Oddly, the one question that everyone had in common was this one, (paraphrased)

"Will people accept having their photos online to sell?"

The context, of course, is that social-networking sites are not traditionally places where people look to sell their photos. Still, I think people's attitudes about this are similar to that of placing online ads on their own websites. They will not only accept it, but most will embrace it because there's money to be made. If what is demanded of them is very simple and straightforward, I believe they will participate. And as smart people figure out how the optimize their returns, a new economy will evolve much like how online advertising was transformed by Google.

But, this won't come right away; it must evolve incrementally, because there are too many unknowns that have to play out, such as pricing models, liability concerns, and what's the middle ground that will appeal to both buyers and sellers of imagery.

I believe this will come about in much the same kind of two-pronged approach that Google followed, at least in the following summary: Google started rising at a time that didn't look so good for online advertising: the tech bubble had burst, online rates had long peaked at ridiculous levels without a track record to justify them, and consumers were sick and tired of pop-up ads, pop-under ads, and otherwise invasive and unrelated flotsam of ads from the sites they visited. It didn't help that many ads were also the source for spyware and such. And here comes google with their innocuous text-only ads that sit quietly on the side of the page.

At first, their model was to place ads on the search results pages. Then, as their business grew, they exploited the model where other people could put ads on their pages. (The "Adsense" model that is now replicated by everyone in the online ad business.)

I believe that photos have similar opportunities (not necessarily to the same scale of ad revenue generation). Photo licensing is currently done using a traditional model where buyers go to online agencies or directly to photographers. However, as per my previous posting, I believe that it is inevitable for other photo-related sites to get into the licensing business, which will change the fundamental landscape for how licensing is done. Because I have always believed that the photo industry has vastly underestimated how much consumers really participate in both the photo buying and selling economy, the migration of consumer-oriented photo sites toward a licensing model is a perfect fit. (My first $100K of sales was generated in photos before I ever really took photography seriously as a business. And that's what prompted my early articles on the subject and business proposals to various photo companies.)

Phase One of this business will be where a photo-sharing site merely allows visitors to license images directly from the site. Phase Two will involve the distribution of the same photo assets to other sites, much the same way online ad sales are hosted (or "published") on other websites. When and how the second phase happens for photos depend on how these early adopter sites implement this model. As shutterfly's experiment demonstrated with their "event-photographers-only" approach, it's easy to get wrong. For the sake of discussion, I'm going to assume that the approach ultimately adopted is the one I've suggested in the past: make it pure and simple by giving the user a toggle for setting whether his photos are (or aren't) permitted to be "sold" under the general terms and conditions provided by the site. The pricing should be set by the user for a small set of tiers, with a "default set" to be used in the event that the user wants to defer this decision. Obviously, I'm hand-waving a little here, but I'll pick up on it again later.
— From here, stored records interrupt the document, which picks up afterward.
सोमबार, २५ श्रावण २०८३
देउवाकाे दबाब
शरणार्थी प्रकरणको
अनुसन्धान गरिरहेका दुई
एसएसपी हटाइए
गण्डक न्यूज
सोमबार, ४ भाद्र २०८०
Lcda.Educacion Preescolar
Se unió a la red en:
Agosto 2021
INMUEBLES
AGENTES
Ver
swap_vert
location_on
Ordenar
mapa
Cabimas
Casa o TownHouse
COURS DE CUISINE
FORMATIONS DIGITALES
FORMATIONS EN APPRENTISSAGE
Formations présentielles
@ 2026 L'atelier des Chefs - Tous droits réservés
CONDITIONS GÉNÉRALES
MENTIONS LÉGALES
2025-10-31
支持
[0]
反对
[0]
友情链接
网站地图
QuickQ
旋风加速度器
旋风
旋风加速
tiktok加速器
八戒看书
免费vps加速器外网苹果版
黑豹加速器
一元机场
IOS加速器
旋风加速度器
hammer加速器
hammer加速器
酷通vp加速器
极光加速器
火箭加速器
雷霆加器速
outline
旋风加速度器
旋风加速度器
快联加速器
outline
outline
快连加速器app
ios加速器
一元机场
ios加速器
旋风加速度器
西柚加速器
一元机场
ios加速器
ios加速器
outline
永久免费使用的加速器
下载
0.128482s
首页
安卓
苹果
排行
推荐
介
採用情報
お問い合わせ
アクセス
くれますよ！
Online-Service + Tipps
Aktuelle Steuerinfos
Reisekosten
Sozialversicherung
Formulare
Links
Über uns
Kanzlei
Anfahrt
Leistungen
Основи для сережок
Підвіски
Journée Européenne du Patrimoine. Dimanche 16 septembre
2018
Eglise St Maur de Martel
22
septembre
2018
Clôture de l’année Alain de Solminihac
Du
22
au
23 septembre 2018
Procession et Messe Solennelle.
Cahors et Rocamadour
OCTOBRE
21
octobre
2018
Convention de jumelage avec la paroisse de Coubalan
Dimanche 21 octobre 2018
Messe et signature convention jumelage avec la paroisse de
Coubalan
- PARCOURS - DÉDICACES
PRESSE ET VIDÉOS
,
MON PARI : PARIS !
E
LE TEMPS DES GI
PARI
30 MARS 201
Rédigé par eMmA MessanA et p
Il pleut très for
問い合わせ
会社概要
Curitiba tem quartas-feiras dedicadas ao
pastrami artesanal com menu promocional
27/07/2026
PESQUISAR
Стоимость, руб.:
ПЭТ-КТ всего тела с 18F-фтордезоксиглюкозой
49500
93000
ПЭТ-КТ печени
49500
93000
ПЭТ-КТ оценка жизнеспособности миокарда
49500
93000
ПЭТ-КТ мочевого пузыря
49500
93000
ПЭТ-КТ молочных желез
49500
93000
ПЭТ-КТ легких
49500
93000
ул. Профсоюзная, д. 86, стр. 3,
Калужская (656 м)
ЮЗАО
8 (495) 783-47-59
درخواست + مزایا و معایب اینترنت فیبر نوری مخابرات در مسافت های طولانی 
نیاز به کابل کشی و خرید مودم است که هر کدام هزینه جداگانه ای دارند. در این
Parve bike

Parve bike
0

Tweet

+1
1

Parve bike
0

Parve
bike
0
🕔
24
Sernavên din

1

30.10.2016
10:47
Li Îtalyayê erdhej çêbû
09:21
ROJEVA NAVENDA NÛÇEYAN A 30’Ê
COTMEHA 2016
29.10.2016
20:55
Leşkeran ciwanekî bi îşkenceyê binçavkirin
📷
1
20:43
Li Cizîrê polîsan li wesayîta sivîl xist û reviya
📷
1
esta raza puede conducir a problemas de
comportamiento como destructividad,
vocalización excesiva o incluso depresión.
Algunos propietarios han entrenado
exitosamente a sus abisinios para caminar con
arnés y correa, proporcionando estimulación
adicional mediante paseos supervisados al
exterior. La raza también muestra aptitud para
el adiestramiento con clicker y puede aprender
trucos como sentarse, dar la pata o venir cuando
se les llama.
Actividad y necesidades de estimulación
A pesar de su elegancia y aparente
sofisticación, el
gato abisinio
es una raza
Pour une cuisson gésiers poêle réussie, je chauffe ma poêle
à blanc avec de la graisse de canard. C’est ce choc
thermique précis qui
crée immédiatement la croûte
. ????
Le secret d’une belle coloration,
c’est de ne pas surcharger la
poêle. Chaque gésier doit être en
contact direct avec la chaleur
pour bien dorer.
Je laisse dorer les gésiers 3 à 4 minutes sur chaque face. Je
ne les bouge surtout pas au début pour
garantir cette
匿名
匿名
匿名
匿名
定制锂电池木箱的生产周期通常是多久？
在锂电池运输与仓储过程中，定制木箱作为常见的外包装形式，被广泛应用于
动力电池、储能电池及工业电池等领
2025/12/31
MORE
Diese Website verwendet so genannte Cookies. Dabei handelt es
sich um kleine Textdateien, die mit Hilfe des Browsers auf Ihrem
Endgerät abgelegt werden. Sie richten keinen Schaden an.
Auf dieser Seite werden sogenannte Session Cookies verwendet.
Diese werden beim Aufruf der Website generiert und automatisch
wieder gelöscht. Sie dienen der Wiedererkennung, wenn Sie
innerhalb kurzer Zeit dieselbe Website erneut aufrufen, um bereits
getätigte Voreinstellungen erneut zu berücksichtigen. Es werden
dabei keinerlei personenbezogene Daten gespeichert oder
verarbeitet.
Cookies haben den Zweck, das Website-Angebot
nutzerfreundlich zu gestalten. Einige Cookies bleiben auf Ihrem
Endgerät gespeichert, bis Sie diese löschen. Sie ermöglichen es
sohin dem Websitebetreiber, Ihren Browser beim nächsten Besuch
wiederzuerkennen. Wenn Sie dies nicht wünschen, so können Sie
If provided with a very simple and easy way to opt in or out, the larger majority will opt in, almost for the sole reason that people put online ads on their websites: money. Instantly, the photo-sharing site has morphed. Flickr would be to the licensing business that Google is to the advertising business. Sure, Google looks like a search engine, but they make money through ad sales. Similarly, Flickr looks like a photo-sharing site, but they (could) make their real money through licensing.

Why risk it? As my previous article said, it's inevitable, largely because it involves very little technical expertise or investment, and the financial returns are too interesting to not bother trying. So, what is that "investment?" Oddly, not much. To get a sense of this, one of the start-up companies that emailed me is a two-person team, only one of which is a programmer (whose 18 and never had a real job). You'd never know it by their site, as it looks and acts surprisingly professional, looking as though it were managed by a sizable team. Of course, great credit goes to the duo, but the real underlying "magic" is simply the ever-growing development--and use--of AJAX, the basic underpinnings of what is now more broadly known as "Web 2.0" technologies. (Flickr is what is it because they were early adopters of AJAX.) In other words, creating the technology behind what would become a social-networking photo-sharing photo licensing site is not hard. This means that the technical "barrier to entry" is not technology. It's really about three other things. First, one has to have the vision that this is the future. Second, the ability to attract a critical mass of users and create a living, breathing social network that people talk about. And third, to know and understand the economics of selling a commodity whose value in the individual units, not as a generic "class" of widget. Hint: an auction-based system where buyer and product are combined to establish viable price points.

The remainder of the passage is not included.